━━━ Given information ━━━

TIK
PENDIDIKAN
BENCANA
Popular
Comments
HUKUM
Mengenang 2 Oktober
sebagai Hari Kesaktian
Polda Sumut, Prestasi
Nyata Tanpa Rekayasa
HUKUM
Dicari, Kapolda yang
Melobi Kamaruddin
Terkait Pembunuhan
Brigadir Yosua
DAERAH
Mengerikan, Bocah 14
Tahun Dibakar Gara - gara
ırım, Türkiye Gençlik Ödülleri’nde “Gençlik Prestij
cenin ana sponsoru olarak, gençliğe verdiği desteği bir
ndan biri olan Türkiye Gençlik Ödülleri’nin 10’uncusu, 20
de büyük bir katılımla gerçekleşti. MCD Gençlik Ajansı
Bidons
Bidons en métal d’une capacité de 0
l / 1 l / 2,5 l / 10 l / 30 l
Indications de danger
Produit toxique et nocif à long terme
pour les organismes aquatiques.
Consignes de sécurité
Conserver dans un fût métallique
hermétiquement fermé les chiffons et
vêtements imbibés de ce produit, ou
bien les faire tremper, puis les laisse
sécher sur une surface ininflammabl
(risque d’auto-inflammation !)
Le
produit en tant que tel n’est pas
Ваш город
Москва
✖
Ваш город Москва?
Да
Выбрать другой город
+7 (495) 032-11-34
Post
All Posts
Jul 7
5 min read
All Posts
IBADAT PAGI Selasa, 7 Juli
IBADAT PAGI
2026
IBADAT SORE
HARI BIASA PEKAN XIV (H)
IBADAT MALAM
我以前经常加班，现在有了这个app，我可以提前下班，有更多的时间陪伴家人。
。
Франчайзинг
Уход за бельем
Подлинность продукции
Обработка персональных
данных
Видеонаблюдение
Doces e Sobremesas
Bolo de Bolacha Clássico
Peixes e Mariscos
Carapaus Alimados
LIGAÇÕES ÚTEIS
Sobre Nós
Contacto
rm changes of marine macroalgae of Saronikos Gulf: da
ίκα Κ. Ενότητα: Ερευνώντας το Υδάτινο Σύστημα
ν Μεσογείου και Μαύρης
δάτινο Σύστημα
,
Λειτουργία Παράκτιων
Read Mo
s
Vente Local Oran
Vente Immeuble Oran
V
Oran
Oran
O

━━━

Please write out, exactly as they appear, only the lines from the one holding "HARI BIASA PEKAN XIV (H)" through the end of the data.

• _Response to the exercise_:
HARI BIASA PEKAN XIV (H)
IBADAT MALAM
我以前经常加班，现在有了这个app，我可以提前下班，有更多的时间陪伴家人。
。
Франчайзинг
Уход за бельем
Подлинность продукции
Обработка персональных
данных
Видеонаблюдение
Doces e Sobremesas
Bolo de Bolacha Clássico
Peixes e Mariscos
Carapaus Alimados
LIGAÇÕES ÚTEIS
Sobre Nós
Contacto
rm changes of marine macroalgae of Saronikos Gulf: da
ίκα Κ. Ενότητα: Ερευνώντας το Υδάτινο Σύστημα
ν Μεσογείου και Μαύρης
δάτινο Σύστημα
,
Λειτουργία Παράκτιων
Read Mo
s
Vente Local Oran
Vente Immeuble Oran
V
Oran
Oran
O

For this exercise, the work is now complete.